# Another one of my edgy jokes



## boboswin (May 23, 2007)

An elderly man in Louisiana had owned a large farm for several 
years.
He had a large pond in the back.
It was properly shaped for swimming, so he fixed it up nice with picnic tables, horseshoe courts, and some apple and peach trees.
One evening the old farmer decided to go down to the pond, as he hadn't been there for a while, and look it over. He grabbed a five-gallon bucket to bring back some fruit.
As he neared the pond, he heard voices shouting And laughing with glee..
As he came closer, he saw it was a bunch of young women skinny-dipping in his pond.
He made the women aware of his presence and they all went to the deep end.

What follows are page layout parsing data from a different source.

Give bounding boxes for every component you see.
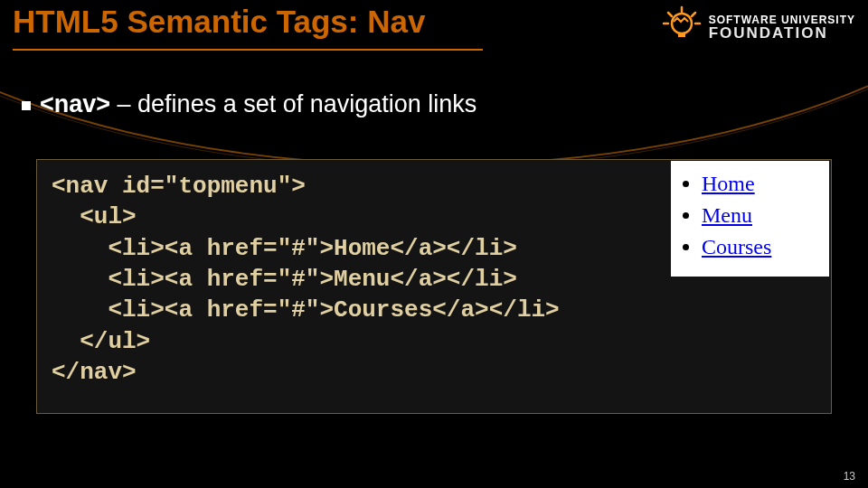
svg-line-2 [668, 13, 672, 16]
logo-text-line2: FOUNDATION [709, 25, 855, 41]
preview-item: Courses [702, 231, 820, 263]
preview-link-menu[interactable]: Menu [702, 203, 752, 227]
page-number: 13 [844, 470, 855, 483]
title-underline [13, 49, 483, 51]
slide-title: HTML5 Semantic Tags: Nav [13, 4, 425, 40]
svg-line-3 [692, 13, 695, 16]
preview-list: Home Menu Courses [680, 168, 820, 262]
preview-link-home[interactable]: Home [702, 172, 755, 195]
logo-text-line1: SOFTWARE UNIVERSITY [709, 14, 855, 25]
nav-tag-label: <nav> [40, 90, 110, 117]
brand-logo: SOFTWARE UNIVERSITY FOUNDATION [660, 5, 855, 49]
bullet-square-icon [22, 101, 31, 110]
lightbulb-icon [660, 5, 703, 49]
bullet-description: – defines a set of navigation links [110, 90, 476, 117]
preview-item: Home [702, 168, 820, 200]
preview-link-courses[interactable]: Courses [702, 235, 771, 258]
preview-item: Menu [702, 200, 820, 231]
svg-point-0 [672, 14, 692, 33]
bullet-point: <nav> – defines a set of navigation link… [22, 90, 476, 118]
rendered-preview: Home Menu Courses [671, 161, 829, 277]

One of the women shouted to him, 'We're not coming out until you leave! 
The old man frowned, 'I didn't come down here to watch you ladies swim naked or make you get out of the pond naked.'
Holding the bucket up he said, 'I'm here to feed the alligator.'

Most old men can still think fast.!!

Bob


----------



## pitchnsplinters (Dec 26, 2008)

Hope he still had his eyesight. Be a bitch if all he saw was blurry forms.


----------



## Karson (May 9, 2006)

Very nice Bob. I'
I'm going to keep a bucket handy. And keep my eyes on the neighbour pond.


----------



## cabinetmaster (Aug 28, 2008)

LMAO…....... good one

I'd like to see a little more humor like this.


----------



## CharlieM1958 (Nov 7, 2006)

I was braced for a dumb cajun joke, but this old man makes me proud to be a Louisianian!


----------



## saddlesore (Oct 17, 2007)

Good one, Bob!


----------



## LeeJ (Jul 4, 2007)

There's a fellow to look up to.

Lee


----------



## Bureaucrat (May 26, 2008)

But did he get his peaches?


----------



## boboswin (May 23, 2007)

Probably just a glimpse of them . ;-)
Bob


----------